LONDON (Reuters) – British train operating companies said on Thursday they had made a “best and final” pay offer to the RMT rail union, in an effort to end a long-running dispute that has led to months of disruptive railway strikes.
The Rail Delivery Group (RDG), which represents the companies, said the proposal set out a minimum pay increase of 9% over two years, comprised of a 5% increase for 2022 and 4% for 2023.
Staff paid below a certain threshold will receive a guaranteed 1750 pounds ($2,160) in the first year, it added.
“This is a fair offer that gives RMT members a significant uplift over the next two years – weighted particularly for those on lower incomes who we know are most feeling the squeeze – while allowing the railway to innovate and adapt to new travel patterns,” RDG chair Steve Montgomery said in a statement.
Montgomery urged the RMT to put the offer to its members for a vote. The two sides said last week they were working jointly towards a revised offer.
“The (RMT’s) National Executive Committee will be considering this matter and has made no decision on the proposals nor any of the elements within them,” RMT general secretary Mick Lynch said.
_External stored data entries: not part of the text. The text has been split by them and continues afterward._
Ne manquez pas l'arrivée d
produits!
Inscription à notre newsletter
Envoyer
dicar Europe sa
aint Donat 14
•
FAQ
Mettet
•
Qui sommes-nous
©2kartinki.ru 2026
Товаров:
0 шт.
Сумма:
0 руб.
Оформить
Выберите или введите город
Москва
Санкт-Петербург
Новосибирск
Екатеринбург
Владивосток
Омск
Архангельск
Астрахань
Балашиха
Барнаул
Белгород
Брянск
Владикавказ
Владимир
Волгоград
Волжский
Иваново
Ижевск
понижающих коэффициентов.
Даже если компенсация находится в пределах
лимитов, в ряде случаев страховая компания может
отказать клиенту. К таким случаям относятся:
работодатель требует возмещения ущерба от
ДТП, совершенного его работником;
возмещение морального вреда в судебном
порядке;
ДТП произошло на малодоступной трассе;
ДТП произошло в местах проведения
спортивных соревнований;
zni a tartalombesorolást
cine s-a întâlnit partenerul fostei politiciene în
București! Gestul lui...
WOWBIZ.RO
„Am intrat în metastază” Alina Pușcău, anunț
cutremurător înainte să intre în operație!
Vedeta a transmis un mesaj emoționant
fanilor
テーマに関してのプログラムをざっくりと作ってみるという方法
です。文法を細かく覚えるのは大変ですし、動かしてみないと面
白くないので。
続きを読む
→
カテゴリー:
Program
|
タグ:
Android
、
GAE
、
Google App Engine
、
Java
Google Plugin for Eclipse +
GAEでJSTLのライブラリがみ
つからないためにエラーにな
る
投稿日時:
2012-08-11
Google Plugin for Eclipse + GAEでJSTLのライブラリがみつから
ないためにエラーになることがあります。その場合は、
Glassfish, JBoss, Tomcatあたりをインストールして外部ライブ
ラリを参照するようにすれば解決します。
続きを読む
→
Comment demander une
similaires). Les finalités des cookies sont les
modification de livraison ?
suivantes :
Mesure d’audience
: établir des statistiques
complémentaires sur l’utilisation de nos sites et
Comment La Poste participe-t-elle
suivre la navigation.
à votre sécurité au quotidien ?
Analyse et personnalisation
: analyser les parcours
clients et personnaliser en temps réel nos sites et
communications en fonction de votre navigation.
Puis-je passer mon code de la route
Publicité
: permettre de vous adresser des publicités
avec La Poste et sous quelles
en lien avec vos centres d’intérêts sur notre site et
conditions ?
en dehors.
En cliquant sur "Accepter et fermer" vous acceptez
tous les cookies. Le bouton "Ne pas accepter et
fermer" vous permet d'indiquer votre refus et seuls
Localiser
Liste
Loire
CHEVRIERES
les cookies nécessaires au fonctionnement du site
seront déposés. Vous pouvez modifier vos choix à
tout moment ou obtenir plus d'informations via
The RDG also said its offer included some changes to working arrangements but a guarantee of no compulsory staff redundancies until at least the end of 2024, an improvement to its previous offer of April 1, 2024.
Rail strikes by tens of thousands of workers since last summer have heaped pressure on British Prime Minister Rishi Sunak to do more to resolve the pay dispute and limit disruption.
Hundreds of thousands of workers across sectors from ambulance staff and nurses to teachers and postal workers have been striking across Britain over pay demands, against a backdrop of double-digit inflation.